Разволновавшись, Кэйт встала и подошла к окну. Дом Майкла, огромный белый кирпичный комплекс послевоенных лет, состоял из нескольких сотен однообразных квартир, но вид с верхних этажей открывался живописный. Она смотрела в окно на Тартл-Бей. Вдали можно было разглядеть даже мерцание Ист-Ривер.

— Похоже, собираются облака, — сказала она.

Майкл подошел к ней сзади и обхватил ее грудь и плечи рукой, наподобие высокого воротника.

— Ну, — сказал он, — мы можем пойти покататься наперегонки на скейтборде или же полежать в спальне. Тебе выбирать.

Кэйт рассмеялась и позволила ему взять себя за руку и отвести к постели, хотя не была уверена в своем настроении. Но, когда они легли и он стал раздевать ее, она расслабилась под его поцелуями. Он нежно покусывал ее шею сзади, отчего приятная дрожь пробежала по спине. Кэйт забывалась в трансе сексуального блаженства, медленно возраставшего, подобно приливу при полной луне. Она чувствовала скольжение его рук по своему телу, проворных и умелых, хотя немного предсказуемых.
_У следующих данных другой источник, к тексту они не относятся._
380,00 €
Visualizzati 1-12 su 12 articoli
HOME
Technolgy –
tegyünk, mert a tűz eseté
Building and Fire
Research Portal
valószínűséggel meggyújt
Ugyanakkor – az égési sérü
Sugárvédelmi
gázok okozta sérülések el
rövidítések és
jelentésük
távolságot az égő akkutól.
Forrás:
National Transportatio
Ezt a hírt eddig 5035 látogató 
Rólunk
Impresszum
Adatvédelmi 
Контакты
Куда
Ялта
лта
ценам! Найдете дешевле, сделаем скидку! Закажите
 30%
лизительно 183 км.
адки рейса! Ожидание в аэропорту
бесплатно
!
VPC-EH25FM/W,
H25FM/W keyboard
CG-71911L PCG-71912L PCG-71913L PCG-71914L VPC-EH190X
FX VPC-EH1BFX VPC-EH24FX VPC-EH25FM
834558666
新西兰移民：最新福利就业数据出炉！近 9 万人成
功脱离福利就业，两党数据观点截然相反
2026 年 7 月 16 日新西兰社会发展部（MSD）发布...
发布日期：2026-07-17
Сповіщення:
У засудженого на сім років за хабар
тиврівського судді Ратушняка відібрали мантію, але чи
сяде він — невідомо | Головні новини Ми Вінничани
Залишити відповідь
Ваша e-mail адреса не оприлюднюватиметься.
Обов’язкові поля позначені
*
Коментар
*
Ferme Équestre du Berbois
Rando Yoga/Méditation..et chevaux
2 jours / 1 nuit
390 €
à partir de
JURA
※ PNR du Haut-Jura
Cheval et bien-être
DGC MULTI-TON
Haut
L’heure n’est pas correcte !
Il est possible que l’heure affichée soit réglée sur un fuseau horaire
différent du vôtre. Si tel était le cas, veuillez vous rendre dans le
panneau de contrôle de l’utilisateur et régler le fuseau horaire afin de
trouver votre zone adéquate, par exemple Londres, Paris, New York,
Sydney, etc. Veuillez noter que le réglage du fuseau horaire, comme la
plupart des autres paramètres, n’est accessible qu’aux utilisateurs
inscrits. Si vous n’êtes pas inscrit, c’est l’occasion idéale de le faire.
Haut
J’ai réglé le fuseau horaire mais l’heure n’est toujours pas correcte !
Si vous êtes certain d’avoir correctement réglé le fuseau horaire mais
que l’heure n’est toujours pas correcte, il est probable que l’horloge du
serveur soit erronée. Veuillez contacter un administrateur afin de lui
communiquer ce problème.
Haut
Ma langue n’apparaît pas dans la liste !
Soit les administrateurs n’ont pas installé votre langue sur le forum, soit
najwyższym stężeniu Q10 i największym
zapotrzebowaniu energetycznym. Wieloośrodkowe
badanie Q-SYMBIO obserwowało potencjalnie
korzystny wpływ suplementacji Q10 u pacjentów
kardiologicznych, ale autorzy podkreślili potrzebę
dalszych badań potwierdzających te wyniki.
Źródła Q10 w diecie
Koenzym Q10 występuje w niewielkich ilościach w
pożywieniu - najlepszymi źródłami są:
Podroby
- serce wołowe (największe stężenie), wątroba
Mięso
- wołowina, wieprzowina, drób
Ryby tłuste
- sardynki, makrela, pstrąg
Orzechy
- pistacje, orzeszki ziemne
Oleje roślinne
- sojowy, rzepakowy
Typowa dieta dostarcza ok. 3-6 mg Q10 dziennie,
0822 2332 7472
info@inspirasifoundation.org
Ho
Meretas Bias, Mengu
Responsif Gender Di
Когда он повернул ее и лег сверху, она уже желала его. Кэйт, увлекаемой ритмом его движений и собственным страстным порывом, стало хорошо впервые за этот уикенд. Кэйт закрыла глаза и предвкушала приближение оргазма. На пике она прошептала: «Да» и зажмурила глаза, и тут лицо Билли Нолана возникло перед ней так же явно, как прошлым вечером. Она задержала дыхание и издала стон, но это уже было не от блаженства.

Когда Майкл кончил, Кэйт поняла, к своему ужасу, что ей стало легче.

Пока они лежали вместе, Кэйт размышляла о походе в боулинг. Кэйт не могла представить Майкла кидающим кегли, но ей надо было идти с ним, иначе Билли продолжал бы считать ее своей партнершей. Ей нельзя было идти с Эллиотом, поскольку любой мужчина догадался бы, что между ними ничего нет, во всяком случае, в смысле секса. Вина подспудно призывала ее решить вопрос как можно скорее.

— Майкл, — прошептала она, — ты заснул?

— Не совсем, — пробормотал он.

— Я хочу тебя о чем-то спросить.

Он повернулся к ней с тем видом «оленя в свете фар», который принимают мужчины, когда они думают, что с ними собираются говорить об «отношениях».

— Как ты относишься к боулингу? — спросила Кэйт.